While I am captivated by Ejike's manicured and savvy presentation of view points. I am totally disappointed by the content of the opinion. First of all, there is no conclusive study which shows that the impediment of economic progress in black race stems from the financial investment in Churches or that the equal investment on Churches if geared towards the economic goal alone could have putting them on equal footings with other races. If blacks lacked strong financial and economic foundation but have diverted all other resources into spiritual foundation, then what's wrong with it and who are we to judge? How can we determine that economic stability is far much better than spiritual stability?

If folks are willing to spend millions of Naira or dollars to building Churches, what's wrong with it, is it not their money? After all, King Solomon spent fortune to complete the Temple of Jerusalem which was destroyed by the Babylonian troops under King Nebuchadnezzar in 900 B.C., and that Temple in today's value worth more than a billion dollars according to the historians. If such fantastic monument could be set up then in the name of God in spite of the level of poverty then, therefore, why worry about building ten square foot of Churches in comparison with what King Solomon had built more than four thousand years ago?

You are a strong advocate of building modern Hospitals, banks, paving roads and other multi infrastructures over building modern structures of worship but have forgotten that those givers and worshipers are people of faith.
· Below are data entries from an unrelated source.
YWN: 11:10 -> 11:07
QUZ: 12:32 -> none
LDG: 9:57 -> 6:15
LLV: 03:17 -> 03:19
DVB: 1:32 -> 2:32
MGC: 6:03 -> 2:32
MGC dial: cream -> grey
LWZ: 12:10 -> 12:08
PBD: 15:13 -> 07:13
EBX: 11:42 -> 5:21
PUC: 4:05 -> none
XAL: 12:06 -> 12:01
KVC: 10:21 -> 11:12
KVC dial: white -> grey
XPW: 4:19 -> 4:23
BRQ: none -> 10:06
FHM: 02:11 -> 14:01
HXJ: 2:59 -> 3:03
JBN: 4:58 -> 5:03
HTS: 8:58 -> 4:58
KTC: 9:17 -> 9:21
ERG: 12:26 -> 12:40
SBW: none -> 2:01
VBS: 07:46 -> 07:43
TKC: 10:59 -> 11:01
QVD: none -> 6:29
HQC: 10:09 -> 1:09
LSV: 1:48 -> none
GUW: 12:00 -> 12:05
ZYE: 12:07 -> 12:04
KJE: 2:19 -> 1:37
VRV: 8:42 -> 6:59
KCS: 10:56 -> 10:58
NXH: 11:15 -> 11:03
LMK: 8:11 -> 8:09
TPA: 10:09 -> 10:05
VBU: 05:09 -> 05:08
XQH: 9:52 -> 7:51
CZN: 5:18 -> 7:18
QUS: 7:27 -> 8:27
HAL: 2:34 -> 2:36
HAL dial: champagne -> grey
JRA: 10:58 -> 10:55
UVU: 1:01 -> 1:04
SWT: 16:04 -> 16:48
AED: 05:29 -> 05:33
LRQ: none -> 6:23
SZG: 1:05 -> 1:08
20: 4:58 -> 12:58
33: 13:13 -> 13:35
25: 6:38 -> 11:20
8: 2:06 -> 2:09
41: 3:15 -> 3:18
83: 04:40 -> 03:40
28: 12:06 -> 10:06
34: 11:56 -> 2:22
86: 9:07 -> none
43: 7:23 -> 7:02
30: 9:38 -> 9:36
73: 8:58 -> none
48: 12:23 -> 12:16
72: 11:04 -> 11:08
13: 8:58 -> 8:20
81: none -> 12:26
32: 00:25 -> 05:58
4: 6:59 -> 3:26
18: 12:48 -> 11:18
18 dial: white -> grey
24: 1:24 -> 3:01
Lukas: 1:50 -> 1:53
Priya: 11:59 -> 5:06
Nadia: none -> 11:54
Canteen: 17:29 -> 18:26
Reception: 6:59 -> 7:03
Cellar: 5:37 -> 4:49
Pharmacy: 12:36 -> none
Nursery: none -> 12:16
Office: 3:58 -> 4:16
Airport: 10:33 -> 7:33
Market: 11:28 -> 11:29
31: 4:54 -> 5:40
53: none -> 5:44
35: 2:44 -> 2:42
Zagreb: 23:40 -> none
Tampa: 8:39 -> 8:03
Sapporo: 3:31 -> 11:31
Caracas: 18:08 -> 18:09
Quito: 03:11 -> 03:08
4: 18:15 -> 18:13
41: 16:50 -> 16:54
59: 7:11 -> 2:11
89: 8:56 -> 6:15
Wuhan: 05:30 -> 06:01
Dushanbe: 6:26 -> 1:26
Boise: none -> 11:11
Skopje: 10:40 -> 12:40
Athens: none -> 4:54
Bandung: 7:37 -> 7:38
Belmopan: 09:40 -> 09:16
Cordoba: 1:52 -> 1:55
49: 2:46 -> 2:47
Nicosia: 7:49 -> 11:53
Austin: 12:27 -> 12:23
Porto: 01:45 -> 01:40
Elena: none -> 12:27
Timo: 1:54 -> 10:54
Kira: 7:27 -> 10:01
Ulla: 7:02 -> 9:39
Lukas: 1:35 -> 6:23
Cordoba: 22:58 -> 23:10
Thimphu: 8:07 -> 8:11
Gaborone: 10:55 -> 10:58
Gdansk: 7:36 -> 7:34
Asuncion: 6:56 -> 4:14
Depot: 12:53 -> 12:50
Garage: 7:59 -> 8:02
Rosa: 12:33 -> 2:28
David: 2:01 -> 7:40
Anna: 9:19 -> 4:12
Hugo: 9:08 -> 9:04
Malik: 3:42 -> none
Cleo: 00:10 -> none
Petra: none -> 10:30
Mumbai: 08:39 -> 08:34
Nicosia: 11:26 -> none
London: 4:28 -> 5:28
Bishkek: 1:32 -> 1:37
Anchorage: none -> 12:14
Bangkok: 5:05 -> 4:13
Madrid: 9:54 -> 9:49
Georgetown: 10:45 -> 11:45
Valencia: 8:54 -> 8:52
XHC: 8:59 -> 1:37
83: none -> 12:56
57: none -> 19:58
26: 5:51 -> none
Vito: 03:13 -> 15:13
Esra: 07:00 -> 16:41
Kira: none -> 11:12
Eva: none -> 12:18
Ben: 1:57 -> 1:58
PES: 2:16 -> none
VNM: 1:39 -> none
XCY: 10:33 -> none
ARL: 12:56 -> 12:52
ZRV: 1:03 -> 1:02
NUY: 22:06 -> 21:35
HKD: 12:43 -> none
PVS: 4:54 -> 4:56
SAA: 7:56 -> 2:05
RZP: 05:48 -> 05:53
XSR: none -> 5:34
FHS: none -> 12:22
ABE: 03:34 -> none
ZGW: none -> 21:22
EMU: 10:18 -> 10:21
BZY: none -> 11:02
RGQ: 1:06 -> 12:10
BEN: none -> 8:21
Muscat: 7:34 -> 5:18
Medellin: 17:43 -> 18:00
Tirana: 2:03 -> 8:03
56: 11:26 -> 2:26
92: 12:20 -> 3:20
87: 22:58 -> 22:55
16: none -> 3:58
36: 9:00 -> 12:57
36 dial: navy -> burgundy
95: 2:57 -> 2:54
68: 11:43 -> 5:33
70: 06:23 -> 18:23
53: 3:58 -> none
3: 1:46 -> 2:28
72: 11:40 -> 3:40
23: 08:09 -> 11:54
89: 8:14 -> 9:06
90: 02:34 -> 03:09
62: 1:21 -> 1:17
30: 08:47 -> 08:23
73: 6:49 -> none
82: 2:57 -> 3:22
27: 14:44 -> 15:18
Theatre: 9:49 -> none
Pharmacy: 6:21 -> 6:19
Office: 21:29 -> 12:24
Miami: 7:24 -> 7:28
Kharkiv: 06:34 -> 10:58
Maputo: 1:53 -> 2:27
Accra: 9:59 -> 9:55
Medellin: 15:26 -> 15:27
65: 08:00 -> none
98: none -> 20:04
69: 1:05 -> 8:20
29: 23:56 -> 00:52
In their mind-set, they should not give to God crumbs and worship him in the shanty buildings and for anyone to suggest or subject them to doing so will be an infringement into their freedom of worship. What if they decide to invest their last penny to their Churches? That is their money, their faith and prerogative. All roads did not lead to economic and material things alone.

There is no doubt; economic stability is a driven engine that propels bread and butter into the global family tables. But Church plays the role of spiritual medication that heals the wounds of both past and present. It acts as glue that holds family together in a mutual and spiritual bondage. To diminish the role of Church in our society today is an indirect way of expelling God in our midst. 

The significance of Church even goes beyond human imagination as Paul amplified in the holy book of EPHESIANS. Wives should submit to husbands while husbands should love wives as Christ loved the Church Ephesians 5:22-28.

Not withstanding the above stated case: many top decisions been made that uttered the way of our lives today were been made by people with strong Christian backgrounds and have made those decisions based on their religious convictions. Lincoln for example: his Emancipation proclamation that ends the Constitutional rights to own slaves and his zeal to use the Union Army to crush the Confederate troops during the civil war of 1860's; a decisive move that put an end to slavery in United States was based on his religious conviction that "man's inhumanity to man is evil". 

William Wilberforce: his conversion to evangelical Christianity in 1785 had uttered his political approach to a position of strict Christian morality. His eloquence and charming speech of 1789 in the British House of Commons gave way to the final abolition of slavery in Britain and West Indies.

Rev. Martin Luther King's "I have a dream" speech in Washington D.C that hastened the Civil Rights movement in United States and eventually forced the Congress to pass the 1964 and 1965 Civil rights act that lifted the disenfranchisement against the Negroes.

In South Africa, we all observed the significant role played by the Anglican Bishop, Desmond Tutu to dismantle the apartheid regime in South Africa. I couldn't tell how many trips he has made to United States and how many times he testified in the US Congress to slam sanction against the apartheid institution in South Africa.

Even President Kennedy would testify that he drew a conclusion from the scripture which condemned pride as a way of life during his confrontation with the then Soviet Leader, Chairman Khrushchev during the 1962 Cuban missile crisis. Had he not swallowed his pride says the President, his approach with Khrushchev could have been different and the out come could have triggered the nuclear World war three.

The role played by Church in our society is quite obvious and could be felt by even the blinds. The framers of constitution were not stupid when they separated Church and State and at the same time made the Church a tax free entity.

If very few of the spiritual leaders for their own selfish means decides to mishandle the money entrusted to them by their congregations or dupe them because they have no way of knowing, leave them alone, they will give the account of their stewardship down the road.

I am in no way defending the actions of few Churches and its functionaries who chooses go astray or protecting those who drive Rolls-Royce or SUVs to the Church and at the same time, am not going to advocate the financial swap of building banks and colossal investments over building Churches. 

The question I have for Ejike is this: "are our beliefs, principles and ways of doing things strong enough to accommodate other people's faith and way of life?"

I believe, "the faith in religion and construction of mega Churches is an art of will and personal commitment embedded in individual free will and such rights and privileges should not be trampled in any form or shape by those who felt repugnant about the movement, unless those rights has proven to have created enormous danger to the public at large."

To diminish the role of Church and in our society and the blatant indictment of Church as the creator of human misery to me sounds more like a political demagoguery that lacked common sense and reasoning.